Fig. 8 Heat map of Pearson’s correlation coefficient among antioxidant activity and bioactive components. Gradient color barcodes at the left indicated the minimum value in blue and the maximum in red (for interpretation of the references to color in this figure legend). *Significant at P < 0.05,**Significant at P < 0.01.

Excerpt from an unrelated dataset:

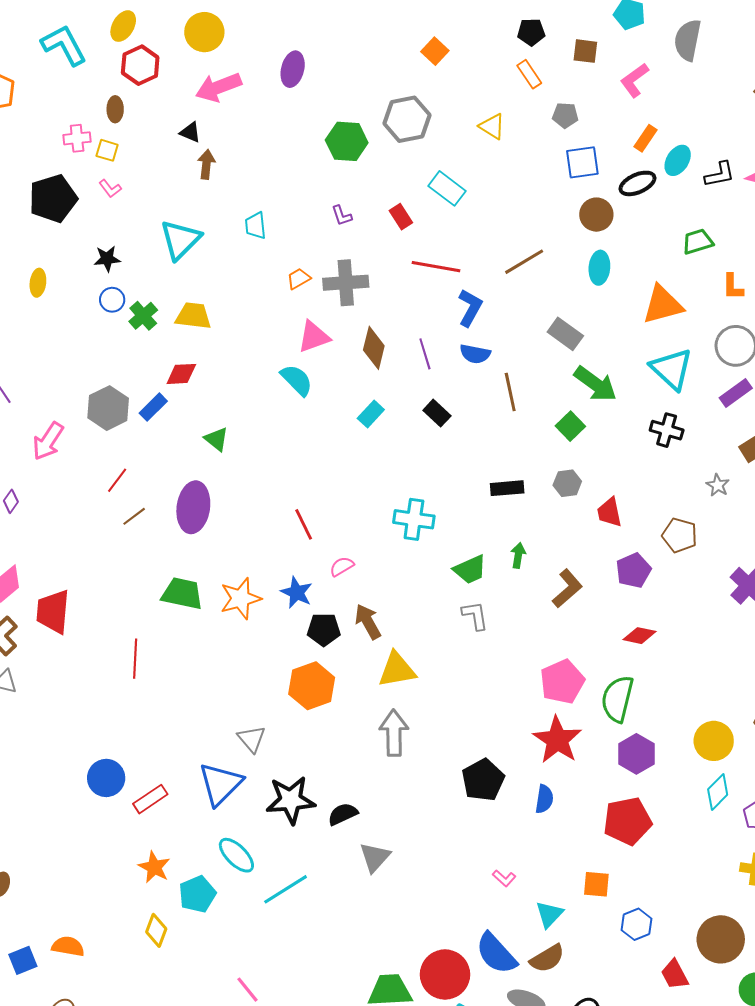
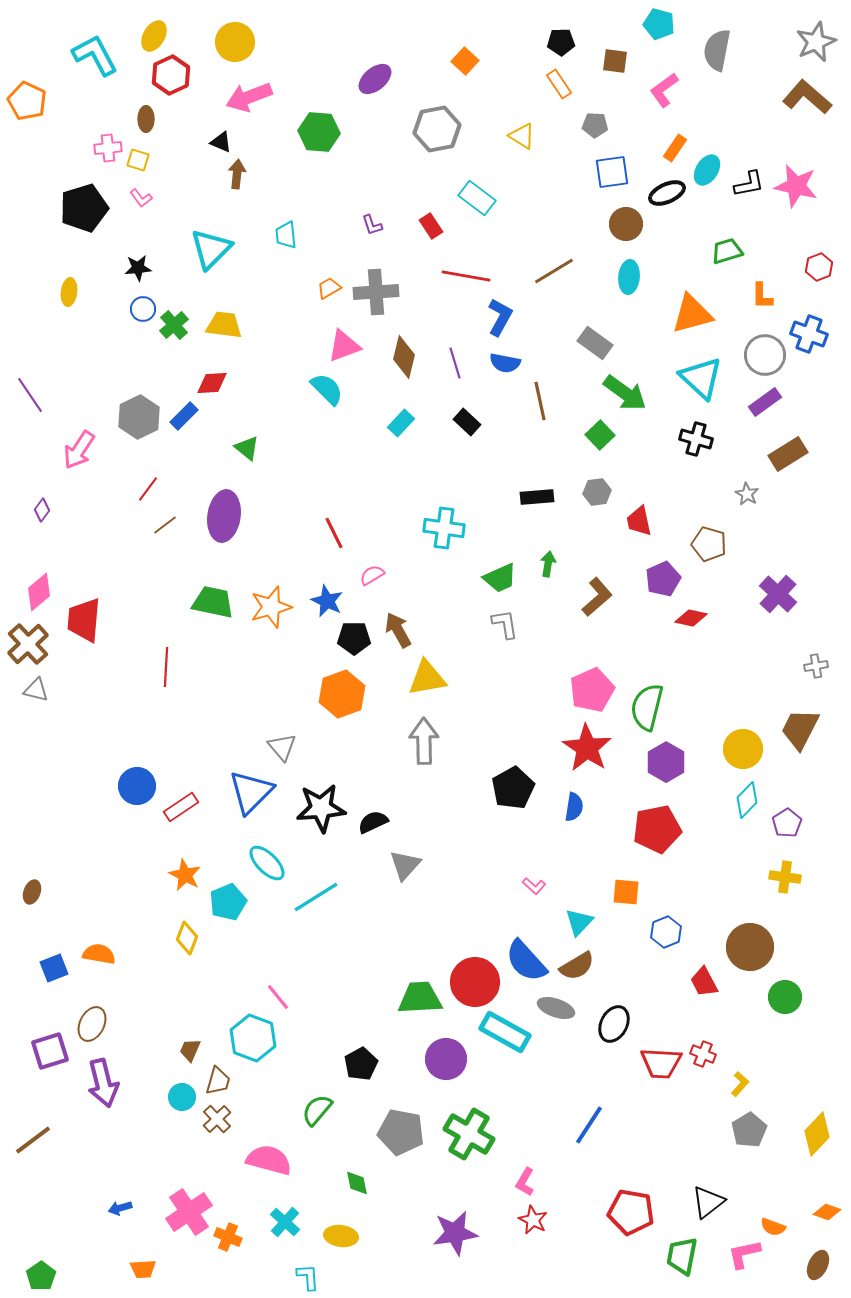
purple ellipse: (293, 69) -> (375, 79), moved, turned 36
green hexagon: (347, 141) -> (319, 132), moved
red diamond: (639, 636) -> (691, 618), moved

3.10 Principal component analysis

PCA showed that three components explained 90.99% of the total variability of the data (Fig. 9). DF and SE were located on the right side of t1 and the upper side of t2 respectively, indicating that there were significant differences in the effects of DF and SE processing on the active ingredients and nutrients of Qingke. MB and FB were closer together and both further from raw, indicating that the effects of roasting on the nutrients of Qingke were similar. ST and BO had the same pattern, however, a large number of nutrients in Qingke would dissolve in water during cooking and caused loss [8]. The contributions of each of the three principal components to the total variance were taken as the coefficients, and comprehensive scores were calculated based on the feature vectors of the eight processing methods (Table 3) [49]. The score of DF was the highest, followed by SE. However, DF is not conducive to human health and storage because of the high fat content in Table S2 in Appendix A [50].Therefore, we conclude that SE is more suitable for the processing of Qingke.

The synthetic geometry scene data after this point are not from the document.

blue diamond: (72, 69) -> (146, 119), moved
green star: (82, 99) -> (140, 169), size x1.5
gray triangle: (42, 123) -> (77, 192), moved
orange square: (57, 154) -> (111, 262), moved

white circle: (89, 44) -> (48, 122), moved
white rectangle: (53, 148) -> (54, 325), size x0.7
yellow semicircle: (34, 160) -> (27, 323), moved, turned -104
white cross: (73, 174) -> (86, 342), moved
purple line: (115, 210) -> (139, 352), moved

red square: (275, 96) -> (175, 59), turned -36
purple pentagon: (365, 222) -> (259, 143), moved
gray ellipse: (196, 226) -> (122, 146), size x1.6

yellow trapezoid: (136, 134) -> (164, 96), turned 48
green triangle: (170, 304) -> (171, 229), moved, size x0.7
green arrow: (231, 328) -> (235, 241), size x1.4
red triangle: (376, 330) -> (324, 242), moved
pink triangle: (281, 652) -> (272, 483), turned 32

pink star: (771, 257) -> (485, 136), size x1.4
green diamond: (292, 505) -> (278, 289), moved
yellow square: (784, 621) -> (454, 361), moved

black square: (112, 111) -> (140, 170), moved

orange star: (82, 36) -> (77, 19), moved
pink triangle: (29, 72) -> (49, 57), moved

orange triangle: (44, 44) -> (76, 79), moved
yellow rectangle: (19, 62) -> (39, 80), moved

Fig. 9 PCA score plot for properties of Qingke after processing by different thermal methods.

Table 3 Principal component loading matrix of PCA.

4. Conclusion

This is the first report to comprehensively study the effects of different thermal processing methods on the nutrients and active ingredients of Qingke. In this study, we quantified changes inβ-glucan, pentosane (TPS and WEP), dietary fiber (TDF, IDF, and SDF), vitamin E (α-,β-,γ- andδ-tocopherol), phenolic compounds,and antioxidant activity of Qingke after processing by TR, BO, ST,MB, FB, SE and DF. The results showed that the contents of soluble dietary fiber,β-glucan and water-soluble pentosan of Qingke could be increased by dry heat treatments (TR, MB, FB and SE). The insoluble pentosan of Qingke accounted for 96% of the total pentosan, and the content of insoluble pentosan could be significantly increased by traditional roasting.β-Tocopherol was the main tocopherol of Qingke.The total tocopherol in Qingke could be well preserved after DF and SE. After SE treatment, polyphenols and flavonoids contents of Qingke were high. Phenolic compounds in Qingke were analyzed, and 6 free phenolic compounds and 12 bound phenolic compounds were identified. Among these, the free phenolic compounds were mainly coumaric acid, chlorogenic acid and eugenic acid, while the bound phenolic compounds were mainly ferulic acid and quercetin. Wet heat treated Qingke including steamed and boiled Qingke had strong hydroxyl radical scavenging ability, Fe2+chelating ability and ABTS rodical scavenging ability, while dry heat treatments could retain the hydroxyl radical scavenging ability and reducing ability of highland barley better. PCA showed significant release of active substances in Qingke after SE. In general, SE had most advantages in retaining and improving the main biological active ingredients of Qingke, and it may be the best method for treating Qingke.

Conflict of interest

We declare that we have no financial and personal relationships with other people or organizations that can inappropriately influence our work, there is no professional or other personal interest of any nature or kind in any product, service and/or company that could be construed as influencing the position presented in, or the review of,the manuscript entitled.


This study was financially supported by the 2018 annual three gorges follow-up research project of the three gorges office of the State Council (YYNY-2017-01).